The seismometer on Nasa’s InSight probe will keep listening for Marsquakes even as other systems on the mission have to shut down due to declining power levels.
The spacecraft has just detected a Magnitude 5 tremor – the biggest event yet in its three years of operation on the Red Planet.
But InSight is now picking up very little energy through its solar panels.
Dust covers the arrays, and winter is approaching.
Lower light levels will signal the end of the mission.
Equipment, such as the probe’s robotic arm, is about to be locked in position and turned off.
The all-important seismometer can be put in a reduced working mode for a while, coming on for only part of a Martian day, or Sol, and then perhaps only every other day. Mission managers will keep this up for as long as they can, but they know time is not on their side.
“[In July] we anticipate our seismometer to be turned off, not because we want to turn it off but unfortunately we don’t have the energy to run it,” said Kathya Zamora Garcia, InSight’s deputy project manager at the US space agency’s Jet Propulsion Laboratory (JPL) in Pasadena, California.
“At the end of the calendar year, we do anticipate having to conclude all InSight operations,” she told reporters.
The mission, which landed in a flat landscape known as Elysium Planitia in 2018, has transformed our understanding of the interior of the Red Planet.
Before its sophisticated French-UK seismometer package began returning data, we had a “really fuzzy picture” of how Mars’ different layers were organised.
Now, after using the vibrations from more than 1,300 Marsquakes to “image” the planet’s deep geology, scientists can be much more certain about the thickness and composition of the planet’s crust, mantle and core.
“What InSight has done is shone a light on the inside of Mars,” said principal investigator Bruce Banerdt, also from JPL.
“Whereas we know a lot about the outside of Mars – we’ve taken images, we’ve taken spectra, we’ve made measurements of the surface of Mars for the last 50 years – InSight’s been the first mission to shine a light beneath the surface of Mars and show us what the rest of the planet looks like.”
Scientists knew that at some point Martian dust would settle on InSight’s solar wings to block out the Sun’s rays.
It’s the perennial blight against which all solar-panelled missions to the Red Planet must battle.
When InSight touched down on 26 November 2018, its black-coloured, sparkling clear wings were producing about 5,000 Watt hours per sol.

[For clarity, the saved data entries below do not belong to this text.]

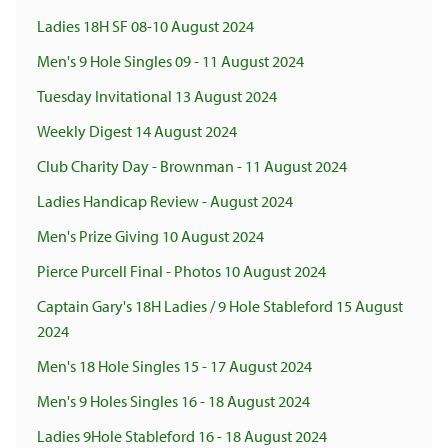
Ladies 18H SF 08-10 August 2024
Men's 9 Hole Singles 09 - 11 August 2024
Tuesday Invitational 13 August 2024
Weekly Digest 14 August 2024
Club Charity Day - Brownman - 11 August 2024
Ladies Handicap Review - August 2024
Men's Prize Giving 10 August 2024
Pierce Purcell Final - Photos 10 August 2024
Captain Gary's 18H Ladies / 9 Hole Stableford 15 August
2024
Men's 18 Hole Singles 15 - 17 August 2024
Men's 9 Holes Singles 16 - 18 August 2024
Ladies 9Hole Stableford 16 - 18 August 2024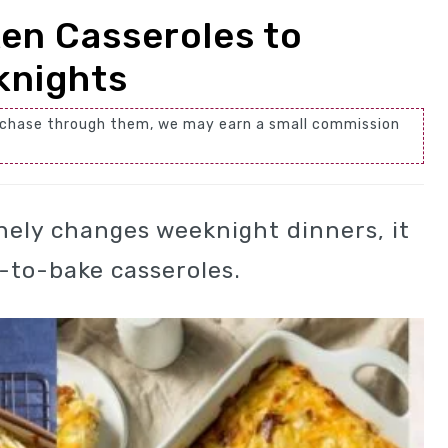
en Casseroles to
knights
 purchase through them, we may earn a small commission
inely changes weeknight dinners, it
y-to-bake casseroles.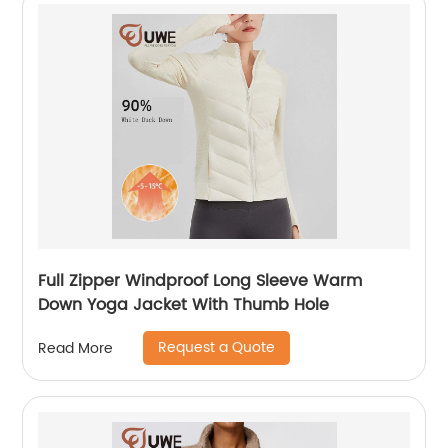
Full Zipper Windproof Long Sleeve Warm
Down Yoga Jacket With Thumb Hole
Request a Quote
Read More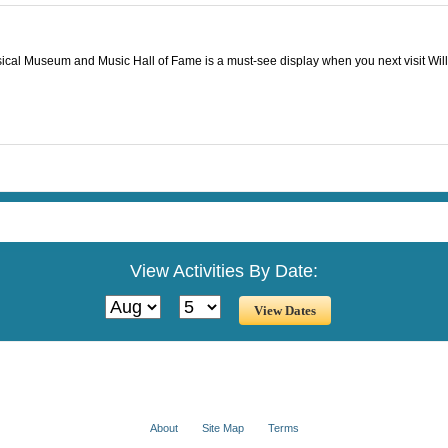
usical Museum and Music Hall of Fame is a must-see display when you next visit Wil
View Activities By Date:
About
Site Map
Terms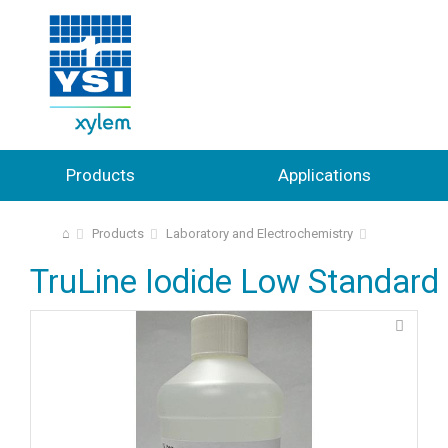
Products
Applications
⌂
Products
Laboratory and Electrochemistry
TruLine Iodide Low Standard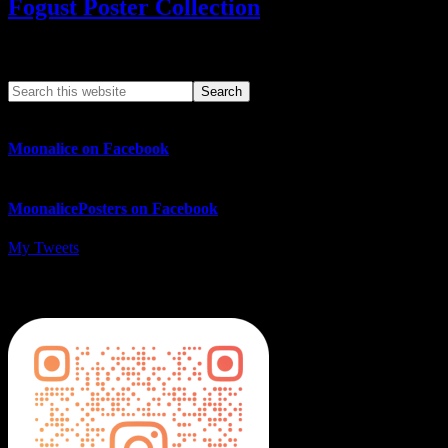
Fogust Poster Collection
Search This Web App
Moonalice on Facebook
MoonalicePosters on Facebook
My Tweets
MoonalicePosters on Instagram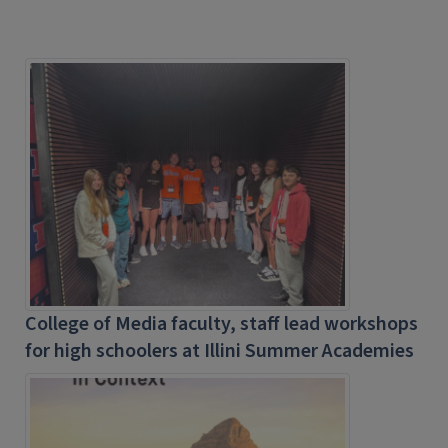
College of Media faculty, staff lead workshops
for high schoolers at Illini Summer Academies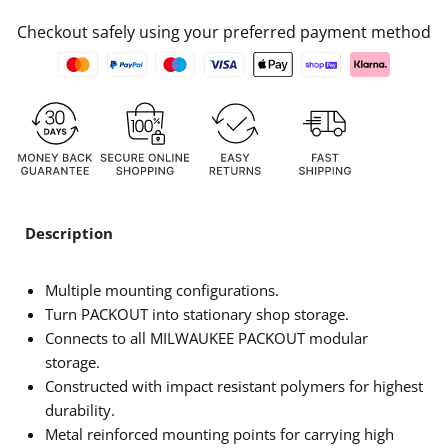
Checkout safely using your preferred payment method
Description
Multiple mounting configurations.
Turn PACKOUT into stationary shop storage.
Connects to all MILWAUKEE PACKOUT modular
storage.
Constructed with impact resistant polymers for highest
durability.
Metal reinforced mounting points for carrying high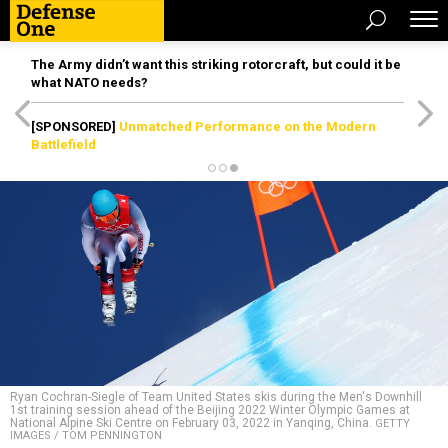
The Army didn’t want this striking rotorcraft, but could it be
what NATO needs?
[SPONSORED]
Unmatched Performance on the Modern
Battlefield
Ryan Cochran-Siegle of Team United States skis during the Men's Downhill
1st training session ahead of the Beijing 2022 Winter Olympic Games at
National Alpine Ski Centre on February 03, 2022 in Yanqing, China.
GETTY
IMAGES / TOM PENNINGTON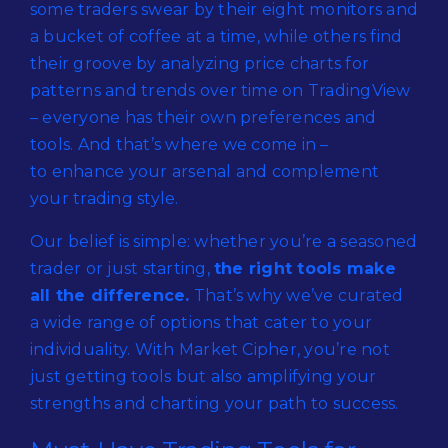
some traders swear by their eight monitors and
a bucket of coffee at a time, while others find
their groove by analyzing price charts for
patterns and trends over time on TradingView
– everyone has their own preferences and
tools. And that’s where we come in –
to enhance your arsenal and complement
your trading style.
Our belief is simple: whether you’re a seasoned
trader or just starting,
the right tools make
all the difference.
That’s why we’ve curated
a wide range of options that cater to your
individuality. With Market Cipher, you’re not
just getting tools but also amplifying your
strengths and charting your path to success.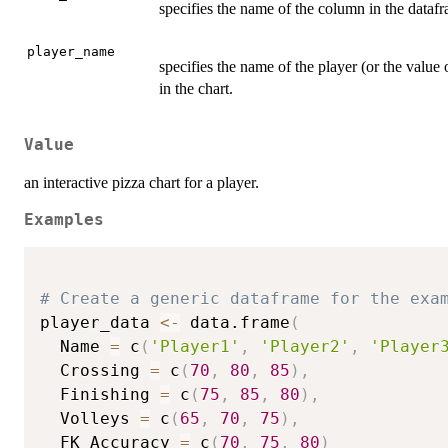
specifies the name of the column in the datafr
player_name
specifies the name of the player (or the value 
in the chart.
Value
an interactive pizza chart for a player.
Examples
# Create a generic dataframe for the exa
player_data 
<-
 data.frame
(
  Name 
=
 c
(
'Player1'
,
'Player2'
,
'Player
  Crossing 
=
 c
(
70
,
80
,
85
)
,
  Finishing 
=
 c
(
75
,
85
,
80
)
,
  Volleys 
=
 c
(
65
,
70
,
75
)
,
  FK_Accuracy 
=
 c
(
70
,
75
,
80
)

Today, coloured red from all the dust, they can produce only one-tenth as much at approximately 500 Watt hours per sol.
“We use an electric oven as a marker to get people to understand,” said Zamora Garcia. “So, when we first landed, it was about an hour, 40 minutes or so where we could run an electric oven. Nowadays, we could probably run that for approximately 10 minutes max.”
Ingenious efforts have been made to try to clean the wings. InSight has a scoop and by sprinkling dust on to the wings, it had the effect of knocking off some of the dust already in place. The trick has been used successfully six times to extend operations, but it won’t save the mission.
Scientists will hope InSight can add a few more events to its tally of 1,313 detected Marsquakes. Who knows, they may even get to see another Magnitude 5 before everything on the mission shuts down.
The M5 was detected on the Martian morning of 4 May. For context, a tremor of that scale here on Earth would definitely be noticed and might even cause some minor damage to loosely constructed buildings.
Mission team-members are still analysing the data but they think the Marsquake occurred close to, but not exactly in, a region of the planet called Cerberus Fossae.
Cerberus Fossae, which is about 1,500km to the east of InSight’s location, has been the source for all of the bigger tremors witnessed by the probe.
The terrain there is heavily faulted as a result of past volcanic activity on Mars. Two huge parallel fissures run across the landscape for 1,000km.
The vast majority of quakes on Mars likely stem from thermal anomalies in the crust. As the planet cools and shrinks, its rocks will break along lines of weakness, releasing the seismic waves InSight’s seismometer was designed to pick up.
“InSight has been an incredible mission for us, and it’s given us a glimpse of Mars that we couldn’t get from any other spacecraft in our Nasa Mars fleet,” said Lori Glaze, the director of Nasa’s planetary science division.
“Understanding Mars and studying Mars’ interior structure answers key questions about the early formation of the rocky planets in our inner Solar System, including Mercury, Venus, Earth, Earth’s Moon, and Mars, as well as helping us understand rocky [planets beyond our Solar System].”